Open Access
Arabic Documents Classification by a Radial Basis Hybridization
Author(s) -
Taher Zaki,
Driss Mammass,
Abdellatif Ennaji,
Stéphane Nicolas
Publication year - 2021
Publication title -
international journal of mathematical models and methods in applied sciences
Language(s) - English
Resource type - Journals
ISSN - 1998-0140
DOI - 10.46300/9101.2021.15.18
Subject(s) - computer science , search engine indexing , artificial intelligence , natural language processing , semantic similarity , arabic , kernel (algebra) , similarity (geometry) , information retrieval , pattern recognition (psychology) , mathematics , linguistics , philosophy , combinatorics , image (mathematics)

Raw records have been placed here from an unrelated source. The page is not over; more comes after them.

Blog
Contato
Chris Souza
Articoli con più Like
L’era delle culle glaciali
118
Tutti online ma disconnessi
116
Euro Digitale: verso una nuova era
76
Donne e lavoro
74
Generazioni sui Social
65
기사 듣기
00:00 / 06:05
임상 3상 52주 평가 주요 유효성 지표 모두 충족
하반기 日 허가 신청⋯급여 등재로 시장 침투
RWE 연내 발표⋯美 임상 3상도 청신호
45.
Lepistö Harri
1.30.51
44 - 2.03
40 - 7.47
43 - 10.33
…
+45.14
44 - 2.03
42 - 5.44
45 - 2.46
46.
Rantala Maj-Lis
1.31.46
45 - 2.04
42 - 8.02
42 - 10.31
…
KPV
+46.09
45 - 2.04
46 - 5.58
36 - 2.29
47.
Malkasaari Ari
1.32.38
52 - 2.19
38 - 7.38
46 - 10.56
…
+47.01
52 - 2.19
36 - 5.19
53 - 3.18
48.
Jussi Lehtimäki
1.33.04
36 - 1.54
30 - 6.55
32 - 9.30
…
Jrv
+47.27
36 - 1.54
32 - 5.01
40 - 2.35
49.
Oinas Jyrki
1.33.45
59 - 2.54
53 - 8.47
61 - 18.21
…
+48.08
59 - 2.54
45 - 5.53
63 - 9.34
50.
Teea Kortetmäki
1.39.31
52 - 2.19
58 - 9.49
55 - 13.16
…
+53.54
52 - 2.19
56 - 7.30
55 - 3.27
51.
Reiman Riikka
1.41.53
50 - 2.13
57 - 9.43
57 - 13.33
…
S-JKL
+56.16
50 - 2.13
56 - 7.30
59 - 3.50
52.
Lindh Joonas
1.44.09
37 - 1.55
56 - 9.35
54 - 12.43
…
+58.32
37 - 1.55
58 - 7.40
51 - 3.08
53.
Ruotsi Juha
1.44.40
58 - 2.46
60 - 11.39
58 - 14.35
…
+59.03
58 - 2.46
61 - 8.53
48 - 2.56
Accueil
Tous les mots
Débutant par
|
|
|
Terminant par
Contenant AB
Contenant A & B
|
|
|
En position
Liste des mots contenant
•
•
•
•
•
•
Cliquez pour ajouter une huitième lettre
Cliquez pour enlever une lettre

In this paper, we propose a hybrid system for contextual and semantic indexing of Arabic documents, bringing an improvement to classical models based on n-grams and the Okapi model. This new approach takes into account the concept of the semantic vicinity of terms. We proceed in fact by the calculation of similarity between words using an hybridization of NGRAMs-OKAPI statistical measures and a kernel function in order to identify relevant descriptors. Terminological resources such as graphs and semantic dictionaries are integrated into the system to improve the indexing and the classification processes.